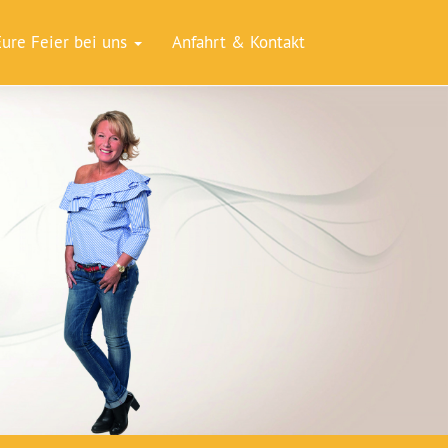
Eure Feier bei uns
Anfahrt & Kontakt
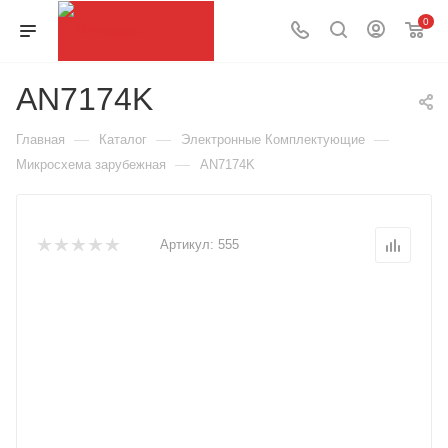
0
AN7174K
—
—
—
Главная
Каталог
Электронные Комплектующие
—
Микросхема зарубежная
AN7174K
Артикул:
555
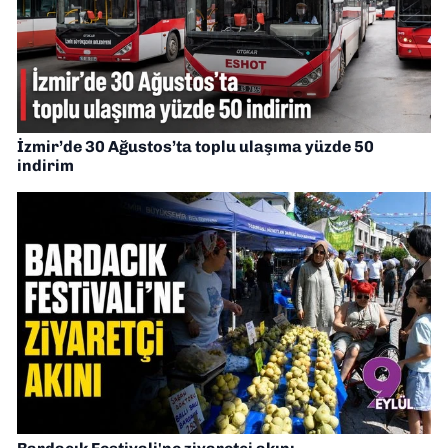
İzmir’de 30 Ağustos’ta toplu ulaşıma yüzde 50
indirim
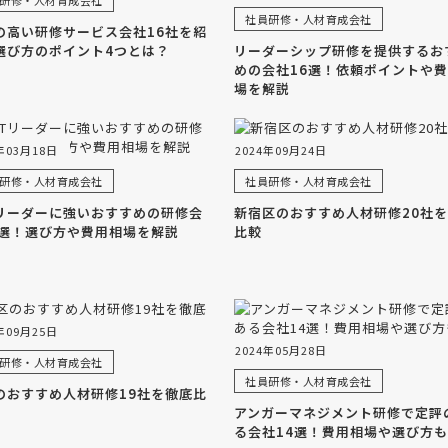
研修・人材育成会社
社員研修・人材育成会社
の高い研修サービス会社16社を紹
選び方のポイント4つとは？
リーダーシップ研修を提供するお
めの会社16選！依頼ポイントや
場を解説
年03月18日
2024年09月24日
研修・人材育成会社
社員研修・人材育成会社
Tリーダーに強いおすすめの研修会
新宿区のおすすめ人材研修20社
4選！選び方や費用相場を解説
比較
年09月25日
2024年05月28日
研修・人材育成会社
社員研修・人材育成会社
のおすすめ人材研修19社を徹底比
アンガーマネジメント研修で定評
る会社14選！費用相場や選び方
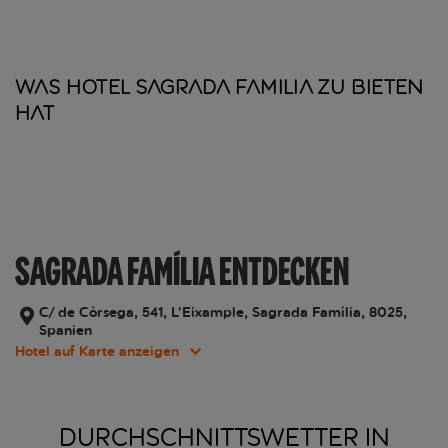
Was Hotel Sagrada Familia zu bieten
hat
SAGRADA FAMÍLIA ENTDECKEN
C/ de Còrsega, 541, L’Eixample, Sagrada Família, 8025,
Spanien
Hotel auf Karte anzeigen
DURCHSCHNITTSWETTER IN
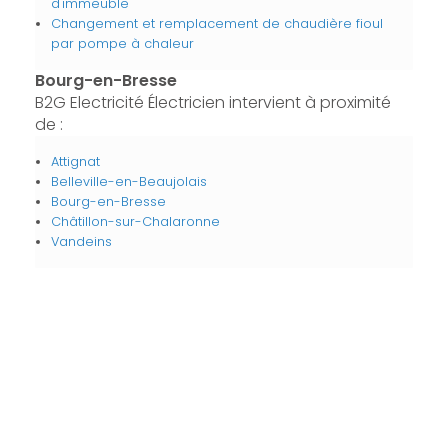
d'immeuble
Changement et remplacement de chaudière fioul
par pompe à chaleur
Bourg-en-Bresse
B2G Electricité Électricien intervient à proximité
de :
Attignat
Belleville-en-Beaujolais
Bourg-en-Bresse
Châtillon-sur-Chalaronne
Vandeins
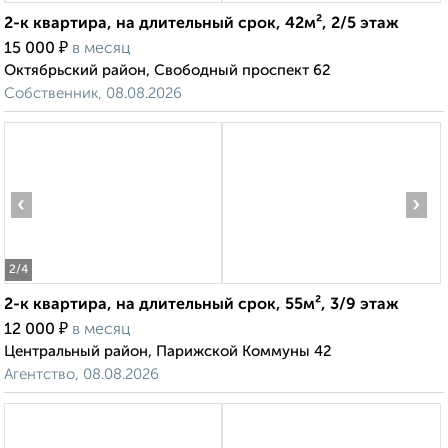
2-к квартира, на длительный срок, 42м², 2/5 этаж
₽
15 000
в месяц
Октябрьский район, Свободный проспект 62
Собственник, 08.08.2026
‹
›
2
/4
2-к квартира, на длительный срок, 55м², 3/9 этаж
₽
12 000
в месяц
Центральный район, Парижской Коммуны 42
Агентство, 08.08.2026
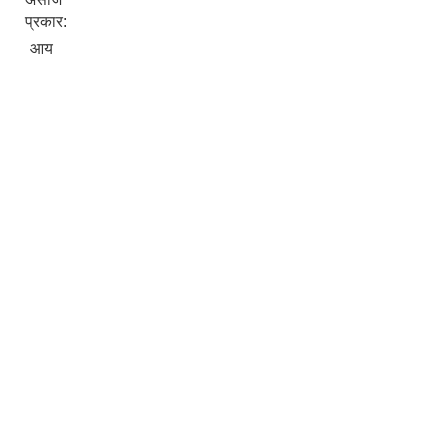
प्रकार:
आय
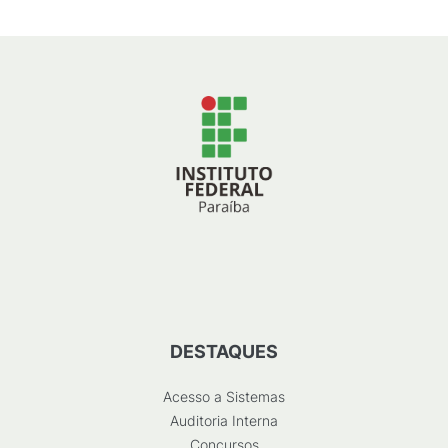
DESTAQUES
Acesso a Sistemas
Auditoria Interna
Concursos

──────────

Task to complete:
Please copy out each line in the entries that mentions the string "район".

Answer section:
Октябрьский район, Свободный проспект 62
Центральный район, Парижской Коммуны 42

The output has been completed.